Hasta el Congreso se harta de las "ocurrencias" de Pere Navarro
La reforma que pretendía endurecer los límites de alcohol al volante en España ha quedado definitivamente bloqueada. El Congreso de los Diputados ha rechazado la propuesta impulsada por la Dirección General de Tráfico (DGT), frustrando uno de los principales objetivos en materia de seguridad vial del Gobierno. La iniciativa ha sido tumbada por un margen mínimo, con 19 votos en contra frente a 18 a favor, en una votación que ha evidenciado la falta de consenso político.
La medida buscaba reducir el límite actual de alcoholemia de 0,25 mg/l en aire espirado a 0,10 mg/l, lo que en la práctica habría situado a España muy cerca de una política de tolerancia cero. Aunque no suponía un 0,0 absoluto, sí marcaba un cambio profundo en la normativa, alineándose con otros países europeos que ya aplican restricciones más estrictas.
El rechazo parlamentario pone fin a más de un año de intentos del Ejecutivo por sacar adelante esta reforma. El ministro del Interior, Fernando Grande-Marlaska, había defendido reiteradamente la urgencia de la medida, apoyándose en datos que vinculan el consumo de alcohol con una parte significativa de los accidentes mortales en carretera.
Una votación marcada por la división política
El resultado final ha estado condicionado por el voto en contra del Partido Popular, Vox y ERC, una combinación que ha resultado decisiva para tumbar la propuesta. Especialmente relevante ha sido la posición de ERC, que finalmente rechazó la iniciativa tras haber mostrado una postura más ambigua en fases anteriores.
Cada formación ha justificado su decisión con argumentos distintos. El Partido Popular ha señalado la falta de consenso para una modificación de este alcance, mientras que Vox ha criticado lo que considera una restricción excesiva para los conductores. ERC, por su parte, había condicionado su apoyo a la obtención de nuevas competencias de tráfico para Cataluña, un acuerdo que no se materializó.
La votación ha generado sorpresa por el equilibrio de fuerzas y por el hecho de que una medida de seguridad vial, tradicionalmente respaldada por amplios consensos, haya terminado bloqueada por un solo voto.
Un debate que vuelve al centro: alcohol y seguridad vial
El rechazo de la reforma reabre el debate sobre el papel del alcohol en la siniestralidad. Los datos del Instituto Nacional de Toxicología y Ciencias Forenses son contundentes: en uno de cada dos conductores fallecidos en accidentes en 2024 se detectó presencia de alcohol o drogas.
A esto se suman los estudios del Instituto Universitario de Investigación en Tráfico y Seguridad Vial, que apuntan a que una reducción de la tasa como la propuesta podría disminuir entre tres y cinco veces el riesgo de accidente. Estas cifras han sido uno de los pilares del argumento del Gobierno para impulsar el cambio.
Desde la DGT, su director Pere Navarro ha insistido en múltiples ocasiones en una idea clara: “la única tasa segura es 0,0”. La reforma pretendía acercarse a ese objetivo sin llegar a implantarlo de forma total.
Qué habría cambiado con la nueva norma
De haber salido adelante, la nueva regulación no solo habría reducido los límites de alcohol, sino que también habría introducido cambios en el sistema de sanciones. El objetivo era endurecer las consecuencias desde niveles muy bajos de consumo.
Superar los 0,2 g/l en sangre (0,1 mg/l en aire) habría implicado la pérdida de 2 puntos del carné. A partir de 0,5 g/l (0,25 mg/l en aire), la sanción habría ascendido a 4 puntos, mientras que los niveles más altos se habrían castigado con la pérdida de hasta 6 puntos.

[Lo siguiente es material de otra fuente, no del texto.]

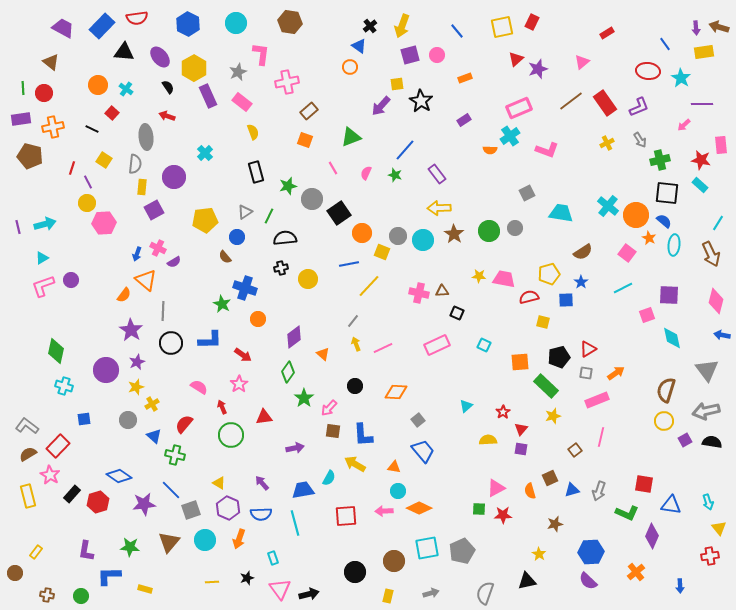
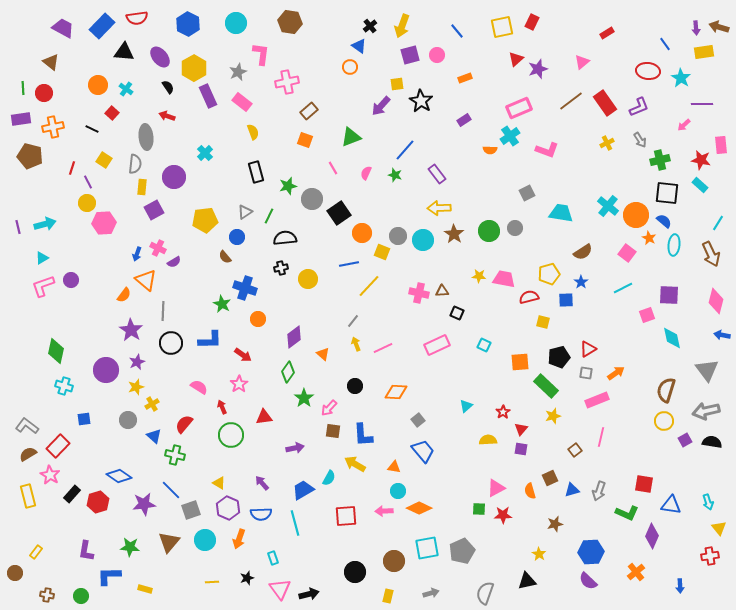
blue trapezoid at (303, 490): rotated 20 degrees counterclockwise
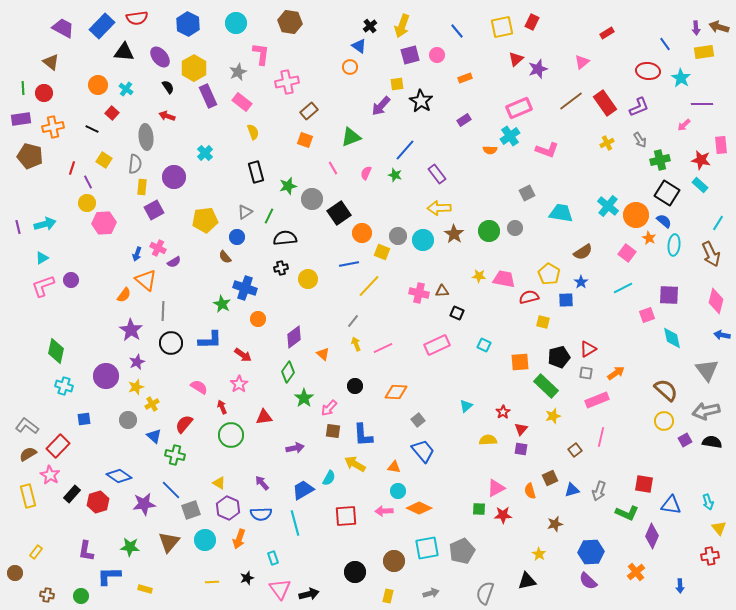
black square at (667, 193): rotated 25 degrees clockwise
yellow pentagon at (549, 274): rotated 25 degrees counterclockwise
purple circle at (106, 370): moved 6 px down
brown semicircle at (666, 390): rotated 115 degrees clockwise
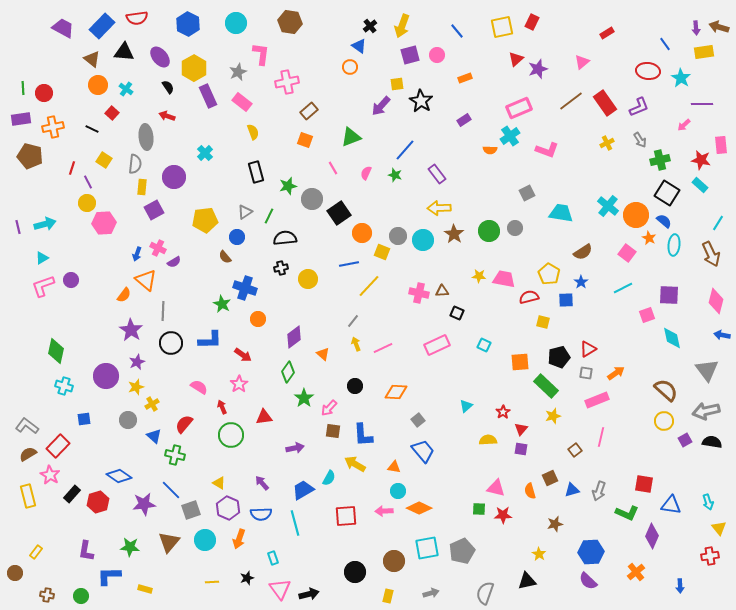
brown triangle at (51, 62): moved 41 px right, 3 px up
pink triangle at (496, 488): rotated 42 degrees clockwise
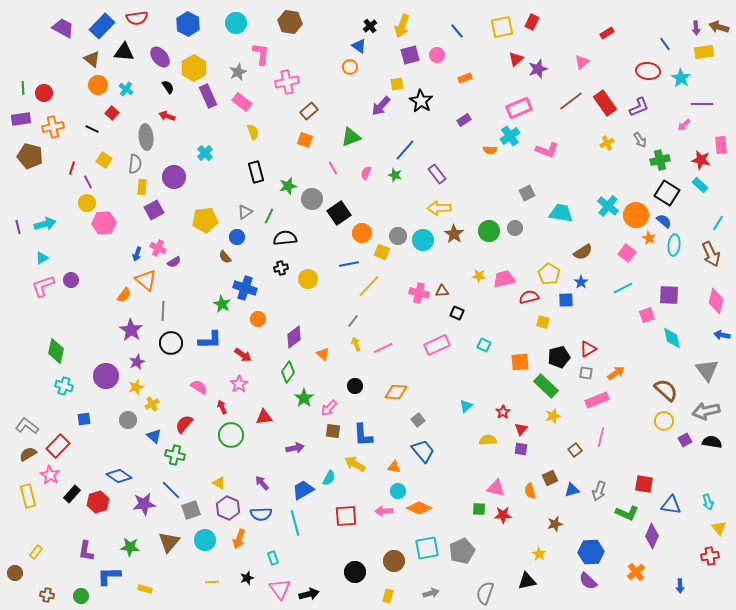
pink trapezoid at (504, 279): rotated 25 degrees counterclockwise
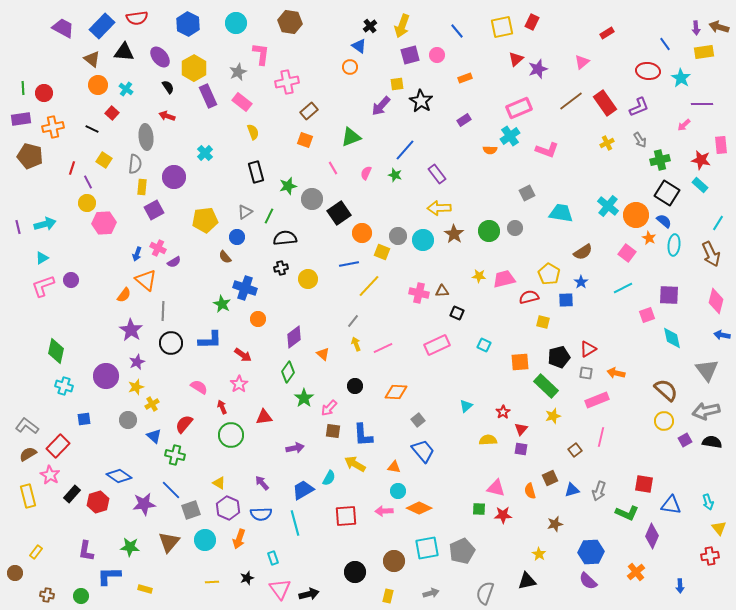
orange arrow at (616, 373): rotated 132 degrees counterclockwise
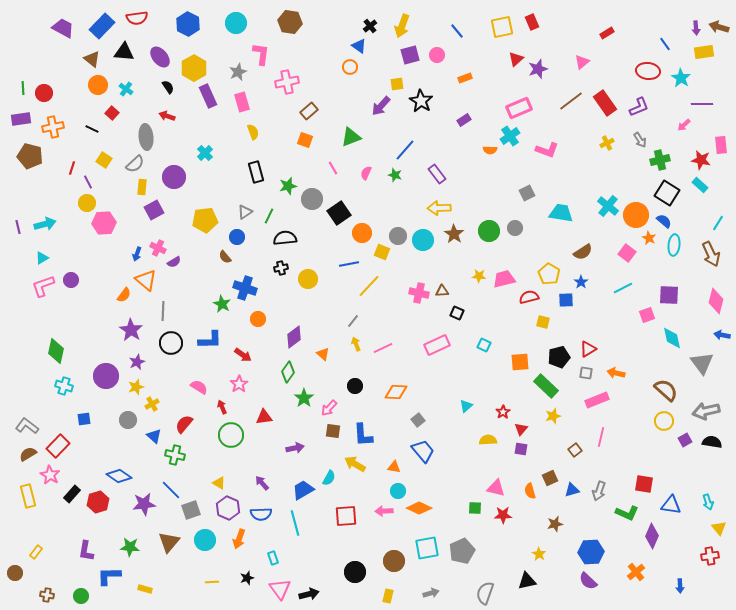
red rectangle at (532, 22): rotated 49 degrees counterclockwise
pink rectangle at (242, 102): rotated 36 degrees clockwise
gray semicircle at (135, 164): rotated 42 degrees clockwise
gray triangle at (707, 370): moved 5 px left, 7 px up
green square at (479, 509): moved 4 px left, 1 px up
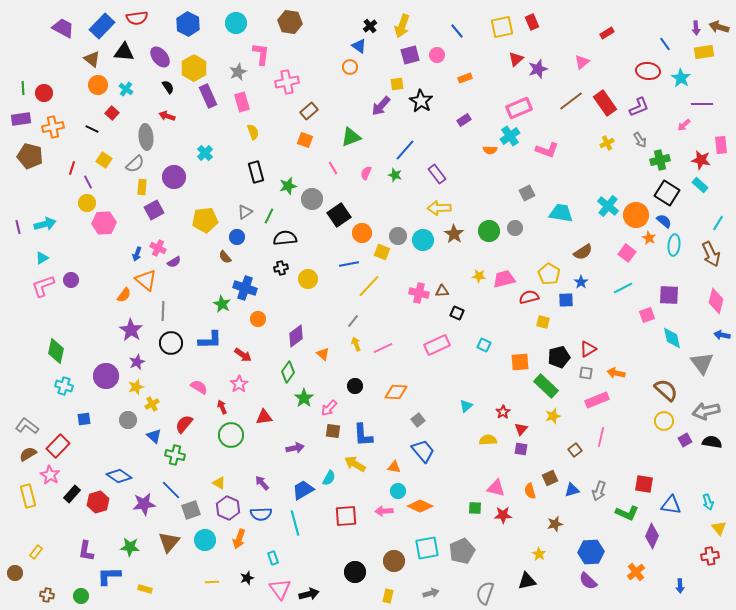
black square at (339, 213): moved 2 px down
purple diamond at (294, 337): moved 2 px right, 1 px up
orange diamond at (419, 508): moved 1 px right, 2 px up
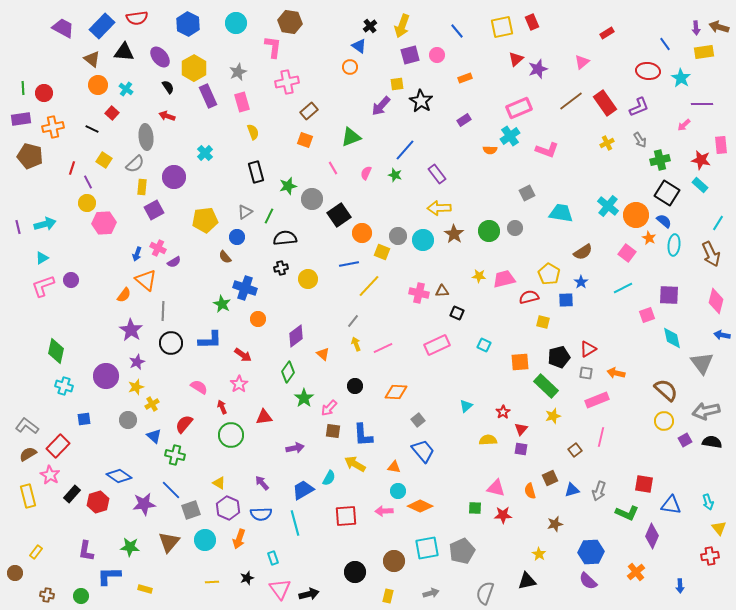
pink L-shape at (261, 54): moved 12 px right, 7 px up
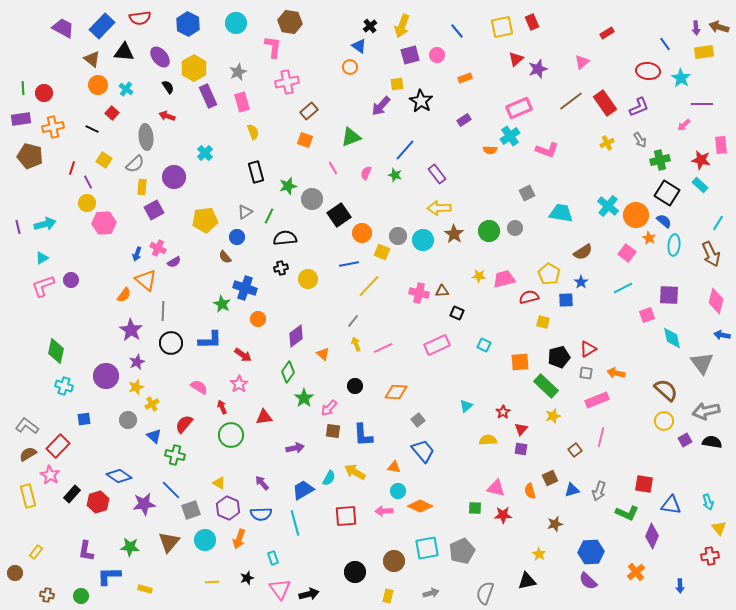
red semicircle at (137, 18): moved 3 px right
yellow arrow at (355, 464): moved 8 px down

Además, la medida habría eliminado las diferencias actuales entre conductores noveles, profesionales y el resto, estableciendo un límite único para todos.
Un frenazo con el verano a la vista
La decisión llega en un momento especialmente sensible. La norma podría haber entrado en vigor este mismo verano, coincidiendo con el periodo de mayor volumen de desplazamientos en carretera. Durante estos meses, el aumento de viajes y celebraciones suele ir acompañado de un mayor consumo de alcohol, lo que incrementa el riesgo de accidentes.
El bloqueo de la reforma deja en el aire uno de los cambios más ambiciosos en seguridad vial de los últimos años. Mientras tanto, el debate sigue abierto: entre quienes defienden una mayor restricción para reducir la siniestralidad y quienes consideran que la normativa actual es suficiente.